For the entries below, state how many lines contain the string "yerel". Add nothing else.

(Beginning of DATA FOR ANALYSIS)

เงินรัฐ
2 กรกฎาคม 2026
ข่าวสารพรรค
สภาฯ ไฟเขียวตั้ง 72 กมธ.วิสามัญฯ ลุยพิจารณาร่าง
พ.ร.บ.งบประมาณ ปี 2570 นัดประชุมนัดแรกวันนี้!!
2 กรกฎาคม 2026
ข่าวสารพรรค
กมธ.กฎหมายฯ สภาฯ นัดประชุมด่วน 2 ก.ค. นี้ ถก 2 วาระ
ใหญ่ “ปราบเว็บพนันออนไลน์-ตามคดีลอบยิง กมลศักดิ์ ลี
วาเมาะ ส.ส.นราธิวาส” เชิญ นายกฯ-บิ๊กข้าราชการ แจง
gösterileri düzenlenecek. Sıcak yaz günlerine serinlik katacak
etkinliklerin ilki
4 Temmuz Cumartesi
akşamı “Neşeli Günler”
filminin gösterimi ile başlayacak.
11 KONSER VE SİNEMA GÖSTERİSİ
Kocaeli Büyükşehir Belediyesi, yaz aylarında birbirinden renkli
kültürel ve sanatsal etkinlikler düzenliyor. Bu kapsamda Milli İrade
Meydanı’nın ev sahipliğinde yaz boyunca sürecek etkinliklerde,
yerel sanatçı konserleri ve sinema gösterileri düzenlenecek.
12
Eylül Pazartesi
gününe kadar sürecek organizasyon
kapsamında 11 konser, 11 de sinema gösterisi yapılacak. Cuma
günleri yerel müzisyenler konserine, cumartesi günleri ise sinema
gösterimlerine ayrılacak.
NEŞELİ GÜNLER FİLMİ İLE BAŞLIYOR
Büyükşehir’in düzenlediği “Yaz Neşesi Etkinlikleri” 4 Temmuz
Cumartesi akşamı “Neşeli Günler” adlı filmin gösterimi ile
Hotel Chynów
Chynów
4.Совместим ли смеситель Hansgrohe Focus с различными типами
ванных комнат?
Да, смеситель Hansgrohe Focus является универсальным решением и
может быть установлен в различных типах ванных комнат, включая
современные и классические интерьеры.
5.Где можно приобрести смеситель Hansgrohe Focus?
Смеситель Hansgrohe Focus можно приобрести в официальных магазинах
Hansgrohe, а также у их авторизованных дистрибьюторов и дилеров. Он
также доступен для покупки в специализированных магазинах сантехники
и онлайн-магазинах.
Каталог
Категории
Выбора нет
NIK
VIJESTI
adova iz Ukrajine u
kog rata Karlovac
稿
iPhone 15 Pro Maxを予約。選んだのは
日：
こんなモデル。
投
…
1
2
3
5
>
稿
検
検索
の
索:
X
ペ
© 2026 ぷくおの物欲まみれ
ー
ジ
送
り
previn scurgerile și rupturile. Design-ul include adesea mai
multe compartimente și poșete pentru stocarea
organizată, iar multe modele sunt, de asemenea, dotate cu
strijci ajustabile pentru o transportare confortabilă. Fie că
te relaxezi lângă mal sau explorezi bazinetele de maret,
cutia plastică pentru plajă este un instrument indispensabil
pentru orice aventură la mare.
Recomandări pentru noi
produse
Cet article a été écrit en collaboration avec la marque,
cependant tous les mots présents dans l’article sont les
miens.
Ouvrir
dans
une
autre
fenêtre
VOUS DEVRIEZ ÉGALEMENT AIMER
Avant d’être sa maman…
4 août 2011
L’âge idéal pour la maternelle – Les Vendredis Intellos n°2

(End of DATA FOR ANALYSIS)

- [SOLVED PROBLEM] 2